There was something about the way he was sticking so close by her. “Don’t you have somewhere you need to be?” she asked. “Some police-chiefing to do here in Sin City?” She gestured at Maple Street, still pristine under its mantle of new-fallen snow.
“I need to be right here with you,” he said simply.
“To pick up the pieces if I fall apart.”
“You’re not going to fall apart.”
“How can you be so sure?”
He grinned again. “You’ve got a bestseller to write.”
She thought about the ruined, blistered laptop. “Uh-huh. Here’s the thing, Rourke. The project I’ve been working on … it wasn’t on a hard drive. It was all there.” She indicated the blackened skeleton of the house, now a smoldering ruin. She felt physically sick when she thought of the box of her grandmother’s recipes and writings, which Jenny had so carelessly left on the kitchen table. Now those one-of-a-kind papers were lost forever, along with photographs and mementos of her grandparents’ lives. “I might as well give up,” she said.
“Nope,” said Rourke. “If you quit writing because of a fire, then it probably wasn’t something you wanted that bad in the first place.” He took a step closer to her.
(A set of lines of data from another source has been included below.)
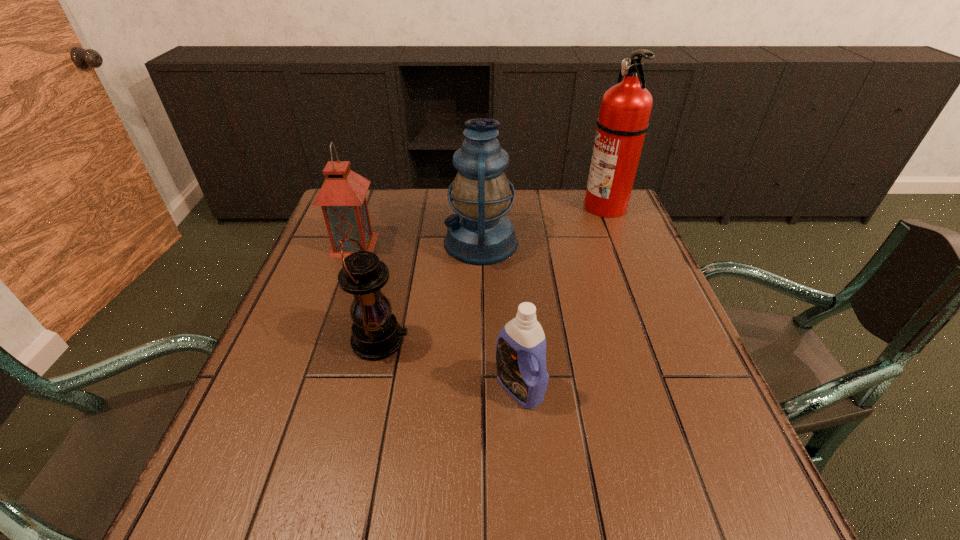 Find the location of `the tallest object`. the tallest object is located at coordinates (625, 110).

Where is `the rightmost object`? This screenshot has height=540, width=960. the rightmost object is located at coordinates (625, 110).

You are a GUI agent. You are given a task and a screenshot of the screen. Output one action in this format:
    pyautogui.click(x=<x>, y=<y>)
    Task: Click on the rightmost lantern
    The width and height of the screenshot is (960, 540).
    Given the screenshot: What is the action you would take?
    pyautogui.click(x=480, y=233)

At what (x,y) coordinates should I click in order to perform the action: click on the leftmost lantern. Please return your answer as a coordinate pair (x, y). The height and width of the screenshot is (540, 960). Looking at the image, I should click on (342, 197).

Identify the location of the second object from left to right. (376, 334).

Locate an element on the screen. the second lantern from left to right is located at coordinates (376, 334).

Find the location of `the nearest object`. the nearest object is located at coordinates (521, 344).

Where is `the shortest object`? Image resolution: width=960 pixels, height=540 pixels. the shortest object is located at coordinates (521, 344).

Find the location of a particular element. vacant region located at the nozzle of the rightmost object is located at coordinates (554, 206).

Where is `free region located 0.170m at the nozzle of the rightmost object`? The image size is (960, 540). free region located 0.170m at the nozzle of the rightmost object is located at coordinates (527, 206). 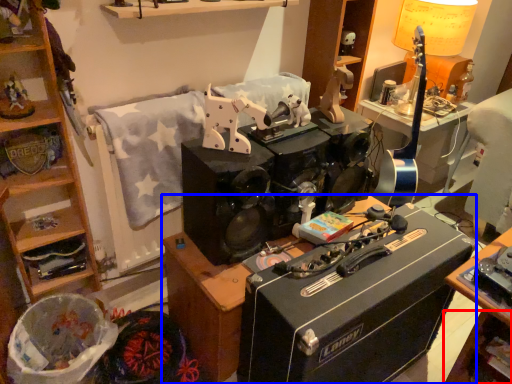 Question: Among these objects, which one is nearest to the camera, shelf (highlighted by a red box) or desk (highlighted by a blue box)?

Choices:
 (A) shelf
 (B) desk

Answer: (B) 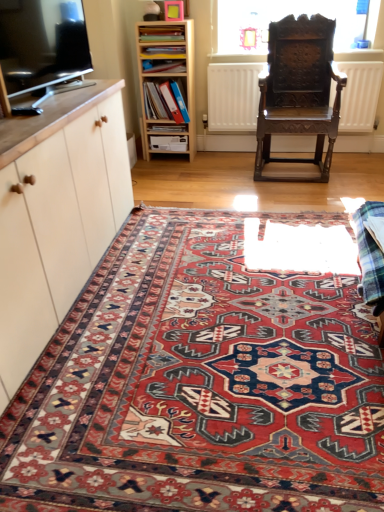 The width and height of the screenshot is (384, 512). Find the location of `free space in front of light wood shelf at upper center`. free space in front of light wood shelf at upper center is located at coordinates point(177,165). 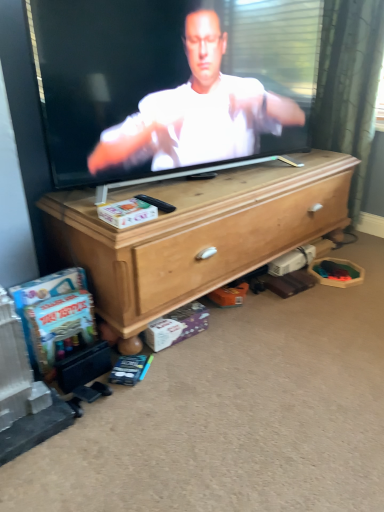 Locate an element on the screen. vacant area that lies to the right of black plastic remote control at center is located at coordinates (189, 201). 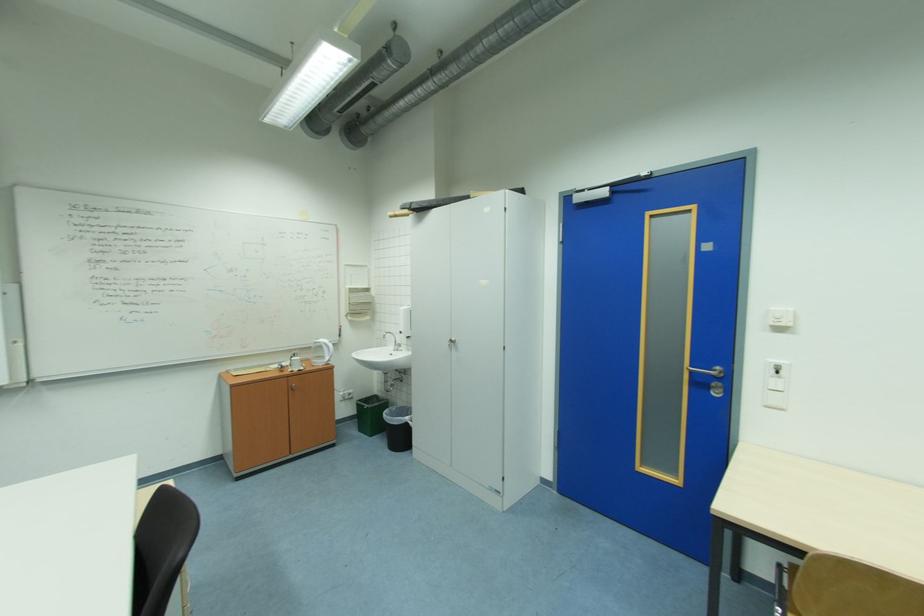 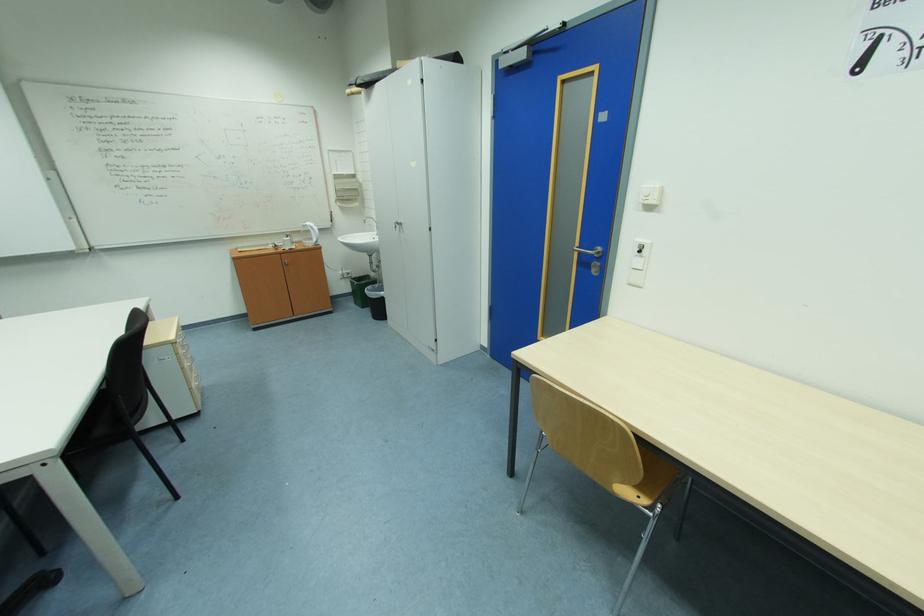 Find the pixel in the second image that matches (779,310) in the first image.

(650, 187) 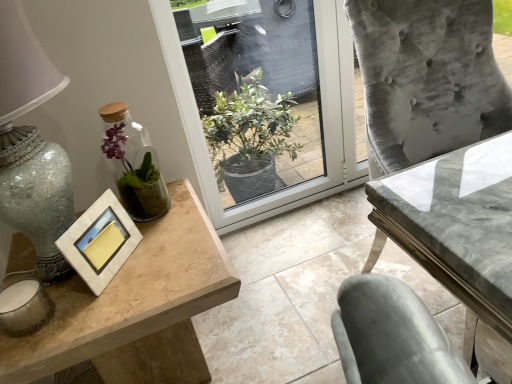 I want to click on free point to the right of matte silver picture frame at left, so click(x=168, y=259). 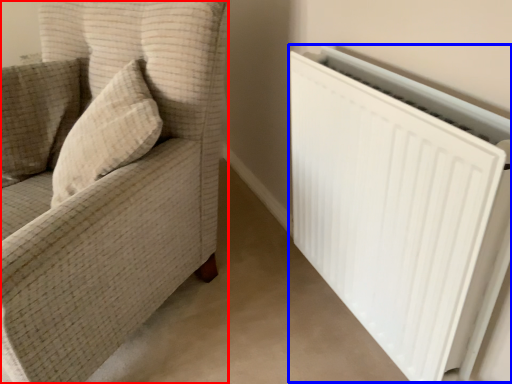 Question: Among these objects, which one is farthest to the camera, furniture (highlighted by a red box) or radiator (highlighted by a blue box)?

Choices:
 (A) furniture
 (B) radiator

Answer: (B) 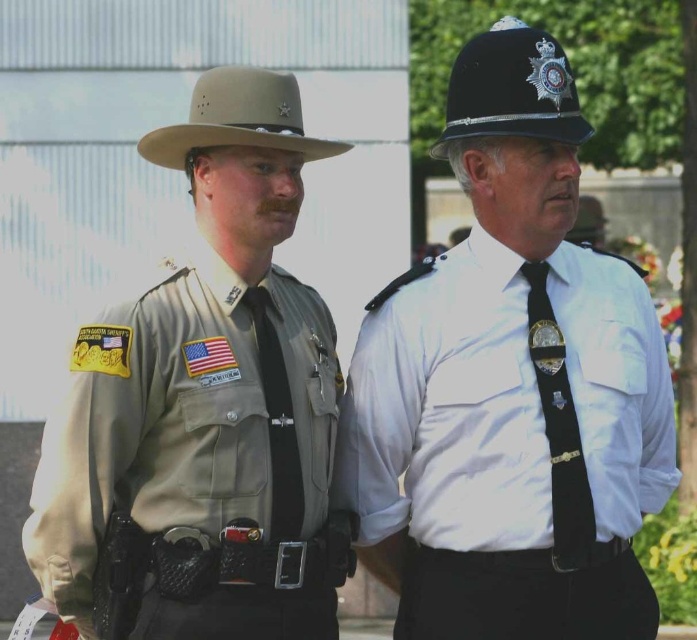 This screenshot has height=640, width=697. I want to click on black matte helmet at upper center, so click(512, 90).

Between black matte helmet at upper center and tan felt cowboy hat at upper left, which one appears on the left side from the viewer's perspective?

tan felt cowboy hat at upper left

Is point (475, 76) less distant than point (256, 109)?

No, it is behind (256, 109).

Identify the location of black matte helmet at upper center. The height and width of the screenshot is (640, 697). (512, 90).

Can you confirm if white glossy shirt at center is positioned above tan felt cowboy hat at upper left?

Incorrect, white glossy shirt at center is not positioned above tan felt cowboy hat at upper left.

Find the location of a particular element. white glossy shirt at center is located at coordinates (510, 387).

Between point (441, 262) and point (256, 570), which one is positioned in front?

Point (256, 570) is in front.

Which is behind, point (482, 282) or point (289, 273)?

The point (289, 273) is behind.

Is point (516, 451) positioned after point (247, 129)?

Yes, it is behind point (247, 129).

Where is `white glossy shirt at center`? white glossy shirt at center is located at coordinates (510, 387). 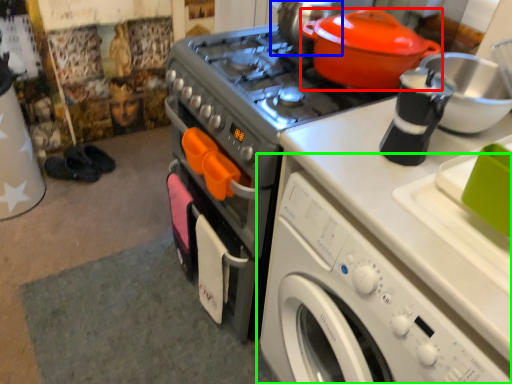 Question: Which object is positioned farthest from kitchen appliance (highlighted by a red box)? Select from tea pot (highlighted by a blue box) and washing machine (highlighted by a green box).

Choices:
 (A) tea pot
 (B) washing machine

Answer: (B) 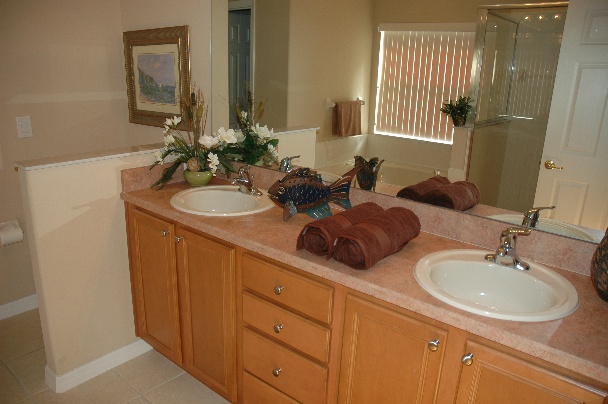 Locate an element on the screen. This screenshot has width=608, height=404. cabinet door is located at coordinates (149, 282), (205, 297), (384, 345), (492, 381). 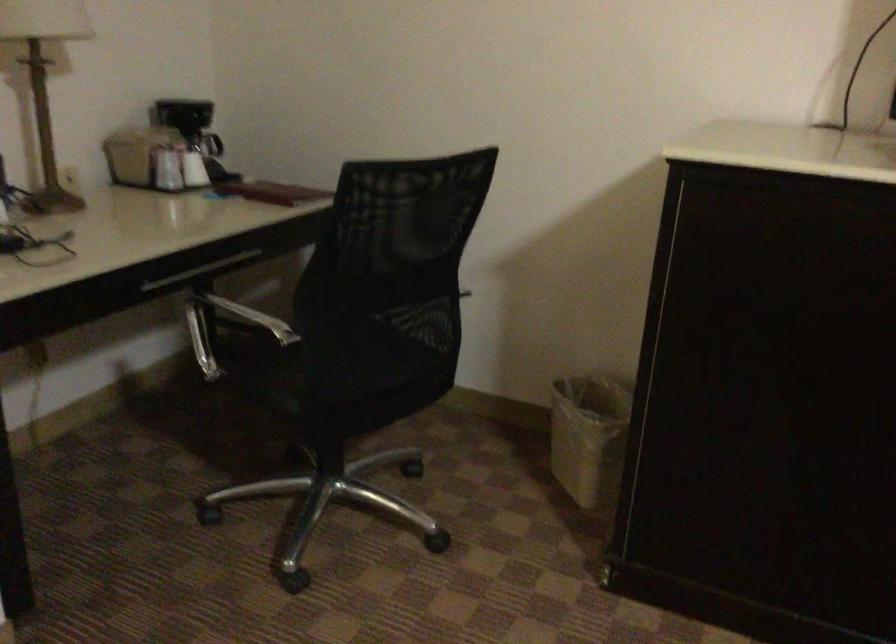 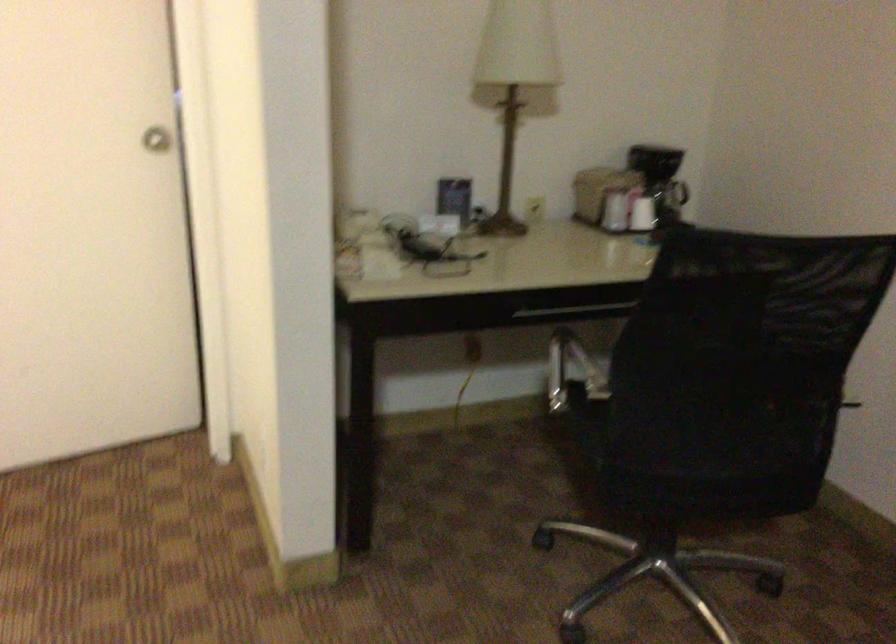 The point at [197,169] is marked in the first image. Where is the corresponding point in the second image?

(642, 214)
He smelled of shaving soap and cold air. He was careful not to touch her here in broad daylight with people swarming everywhere. Yet the probing way he regarded her felt like an intimate caress. He was probably still mortified by the picture on the front page of the paper. She was not exactly lingerie model material.
Then he did touch her, though not to pull her into his embrace. Instead, he took her by the shoulders and turned her to look at the burned-out house. “Look, the stories you need to write aren’t there,” he said. “They never were. You’ve already got them in your head. You just need to write them down, the way you’ve always done.”
She nodded, trying her best to believe him, but the effort exhausted her. Everything exhausted her. She had a pounding headache that felt as though her brain was about to explode. “You weren’t kidding,” she said to Rourke, “about this being a busy day.”
“You doing all right?” he asked her. “Still a five?”
She was surprised he remembered that. “I’m too confused to feel anxious.”
“The good news is, everyone’s breaking for lunch.”
“Thank God.”
They got in the car and he said, “Where to? The bakery? Back home to rest?”
Home, she thought ruefully. “I’m homeless, remember?”
“No, you’re not. You’re staying with me, for as long as it takes.”
“Oh, that’ll look good. The chief of police shacking up with a homeless woman.”
He grinned and started the car. “I’ve heard worse gossip than that in this town.”
“I’m calling Nina. I can stay with her.”
“She’s out of town at that mayors’ seminar, remember?”
“I’ll call Laura.”
“Her place is the size of a postage stamp.”
He was right. Laura was content in a tiny apartment by the river, and Jenny didn’t relish the thought of squeezing in there. “Then I’ll use this debit card at a B&B—”
“Hey, will you cut it out? It’s not like I’m Norman Bates. You’re staying with me, end of story.”
She shifted in her seat to stare at him, amazed by his ease with the situation.
“What?” he asked, glancing down at his crisp shirt and conservative blue tie. “Did I spill coffee on myself?”
She clicked her seat belt in place. “I was just thinking. One way or another, you’ve been rescuing me ever since we were kids.”
“Yeah? Then you’d think I’d be better at it.” He dialed the steering wheel one-handed, heading down the hill toward town. He put on a pair of G-man shades and adjusted the rearview mirror. “Either that, or your dragons are getting a lot harder to slay.”